[Start of Attachment]

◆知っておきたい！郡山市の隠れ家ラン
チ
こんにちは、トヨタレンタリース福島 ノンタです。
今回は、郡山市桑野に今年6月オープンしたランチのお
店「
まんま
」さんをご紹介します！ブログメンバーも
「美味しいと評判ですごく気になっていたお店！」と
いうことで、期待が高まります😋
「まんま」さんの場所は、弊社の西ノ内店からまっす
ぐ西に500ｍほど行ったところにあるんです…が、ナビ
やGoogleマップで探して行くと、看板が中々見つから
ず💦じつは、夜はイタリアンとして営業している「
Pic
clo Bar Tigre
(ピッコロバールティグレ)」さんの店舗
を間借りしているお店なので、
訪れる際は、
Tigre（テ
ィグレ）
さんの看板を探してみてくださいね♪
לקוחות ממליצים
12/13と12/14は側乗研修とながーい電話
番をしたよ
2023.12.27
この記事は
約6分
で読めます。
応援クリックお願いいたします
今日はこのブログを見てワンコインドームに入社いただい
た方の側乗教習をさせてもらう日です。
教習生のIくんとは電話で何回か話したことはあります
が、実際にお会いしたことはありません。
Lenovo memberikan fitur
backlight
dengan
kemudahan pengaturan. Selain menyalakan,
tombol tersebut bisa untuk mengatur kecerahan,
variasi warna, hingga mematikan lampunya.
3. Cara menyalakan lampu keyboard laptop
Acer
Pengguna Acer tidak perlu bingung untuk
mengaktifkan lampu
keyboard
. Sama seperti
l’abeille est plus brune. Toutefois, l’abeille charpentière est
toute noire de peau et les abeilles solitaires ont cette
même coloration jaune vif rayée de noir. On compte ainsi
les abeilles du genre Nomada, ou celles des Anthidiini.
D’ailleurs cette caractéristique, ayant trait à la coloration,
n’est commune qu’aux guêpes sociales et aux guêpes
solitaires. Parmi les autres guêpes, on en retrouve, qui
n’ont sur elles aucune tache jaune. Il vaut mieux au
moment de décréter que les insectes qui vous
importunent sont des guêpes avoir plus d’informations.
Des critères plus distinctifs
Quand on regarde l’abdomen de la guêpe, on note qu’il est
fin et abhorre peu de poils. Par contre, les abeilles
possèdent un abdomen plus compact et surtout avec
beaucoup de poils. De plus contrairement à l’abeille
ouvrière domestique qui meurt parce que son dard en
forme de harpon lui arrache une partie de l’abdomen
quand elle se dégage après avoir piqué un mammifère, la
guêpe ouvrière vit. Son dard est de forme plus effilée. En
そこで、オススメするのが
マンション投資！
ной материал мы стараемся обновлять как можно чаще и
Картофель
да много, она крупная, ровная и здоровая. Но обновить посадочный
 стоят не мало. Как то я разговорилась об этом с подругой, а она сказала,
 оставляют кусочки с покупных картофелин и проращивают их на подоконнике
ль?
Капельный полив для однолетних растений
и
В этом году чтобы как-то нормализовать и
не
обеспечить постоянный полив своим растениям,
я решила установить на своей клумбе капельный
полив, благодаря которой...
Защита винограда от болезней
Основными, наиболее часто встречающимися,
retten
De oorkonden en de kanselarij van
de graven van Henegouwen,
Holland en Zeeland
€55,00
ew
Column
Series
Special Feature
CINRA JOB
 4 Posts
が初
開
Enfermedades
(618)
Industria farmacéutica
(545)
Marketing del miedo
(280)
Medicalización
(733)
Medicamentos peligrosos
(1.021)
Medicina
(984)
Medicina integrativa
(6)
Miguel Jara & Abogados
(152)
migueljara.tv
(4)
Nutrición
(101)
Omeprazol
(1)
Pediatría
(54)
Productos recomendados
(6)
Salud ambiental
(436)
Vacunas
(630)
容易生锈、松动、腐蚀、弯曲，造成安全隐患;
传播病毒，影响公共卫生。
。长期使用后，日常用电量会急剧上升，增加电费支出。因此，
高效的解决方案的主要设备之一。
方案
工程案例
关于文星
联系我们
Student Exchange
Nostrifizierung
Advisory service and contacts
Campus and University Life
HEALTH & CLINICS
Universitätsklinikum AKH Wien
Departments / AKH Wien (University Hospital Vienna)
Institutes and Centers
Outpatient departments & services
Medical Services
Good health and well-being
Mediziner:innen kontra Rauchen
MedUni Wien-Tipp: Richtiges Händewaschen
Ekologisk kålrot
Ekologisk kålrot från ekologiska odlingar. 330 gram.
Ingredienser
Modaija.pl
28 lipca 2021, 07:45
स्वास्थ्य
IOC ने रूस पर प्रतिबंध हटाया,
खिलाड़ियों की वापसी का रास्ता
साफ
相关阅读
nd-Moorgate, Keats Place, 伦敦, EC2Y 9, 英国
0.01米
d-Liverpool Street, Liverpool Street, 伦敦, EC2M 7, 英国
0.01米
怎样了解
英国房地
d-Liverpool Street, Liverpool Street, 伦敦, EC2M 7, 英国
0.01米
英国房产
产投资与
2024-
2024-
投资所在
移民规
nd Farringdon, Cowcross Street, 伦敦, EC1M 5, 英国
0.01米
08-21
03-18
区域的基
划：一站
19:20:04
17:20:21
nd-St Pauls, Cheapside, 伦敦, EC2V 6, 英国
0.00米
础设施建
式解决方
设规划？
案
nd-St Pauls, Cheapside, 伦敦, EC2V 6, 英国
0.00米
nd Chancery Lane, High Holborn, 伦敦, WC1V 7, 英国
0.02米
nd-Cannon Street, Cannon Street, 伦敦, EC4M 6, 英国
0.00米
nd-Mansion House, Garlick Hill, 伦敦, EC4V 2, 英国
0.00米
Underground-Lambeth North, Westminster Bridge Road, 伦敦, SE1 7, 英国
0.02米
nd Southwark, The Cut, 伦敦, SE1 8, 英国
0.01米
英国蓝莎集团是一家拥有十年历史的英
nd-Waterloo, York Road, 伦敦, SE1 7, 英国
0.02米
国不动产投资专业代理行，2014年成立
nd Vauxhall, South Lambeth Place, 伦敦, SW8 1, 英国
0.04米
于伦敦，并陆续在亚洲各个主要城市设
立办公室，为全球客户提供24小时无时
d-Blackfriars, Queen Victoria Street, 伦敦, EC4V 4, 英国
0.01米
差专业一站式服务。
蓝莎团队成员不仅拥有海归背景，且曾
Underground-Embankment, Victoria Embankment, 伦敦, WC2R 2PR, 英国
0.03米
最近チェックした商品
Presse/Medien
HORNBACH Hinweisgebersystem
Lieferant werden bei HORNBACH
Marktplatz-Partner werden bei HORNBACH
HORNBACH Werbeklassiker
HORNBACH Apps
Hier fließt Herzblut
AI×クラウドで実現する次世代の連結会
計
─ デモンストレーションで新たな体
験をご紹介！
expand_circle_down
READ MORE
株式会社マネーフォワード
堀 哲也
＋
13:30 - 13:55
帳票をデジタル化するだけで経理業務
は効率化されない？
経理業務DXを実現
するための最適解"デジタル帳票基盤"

[End of Attachment]

__What is expected__
The stopping point is the line containing "tombol tersebut bisa". Reproduce exactly every line of the material from the first through that one.

__Your response__
◆知っておきたい！郡山市の隠れ家ラン
チ
こんにちは、トヨタレンタリース福島 ノンタです。
今回は、郡山市桑野に今年6月オープンしたランチのお
店「
まんま
」さんをご紹介します！ブログメンバーも
「美味しいと評判ですごく気になっていたお店！」と
いうことで、期待が高まります😋
「まんま」さんの場所は、弊社の西ノ内店からまっす
ぐ西に500ｍほど行ったところにあるんです…が、ナビ
やGoogleマップで探して行くと、看板が中々見つから
ず💦じつは、夜はイタリアンとして営業している「
Pic
clo Bar Tigre
(ピッコロバールティグレ)」さんの店舗
を間借りしているお店なので、
訪れる際は、
Tigre（テ
ィグレ）
さんの看板を探してみてくださいね♪
לקוחות ממליצים
12/13と12/14は側乗研修とながーい電話
番をしたよ
2023.12.27
この記事は
約6分
で読めます。
応援クリックお願いいたします
今日はこのブログを見てワンコインドームに入社いただい
た方の側乗教習をさせてもらう日です。
教習生のIくんとは電話で何回か話したことはあります
が、実際にお会いしたことはありません。
Lenovo memberikan fitur
backlight
dengan
kemudahan pengaturan. Selain menyalakan,
tombol tersebut bisa untuk mengatur kecerahan,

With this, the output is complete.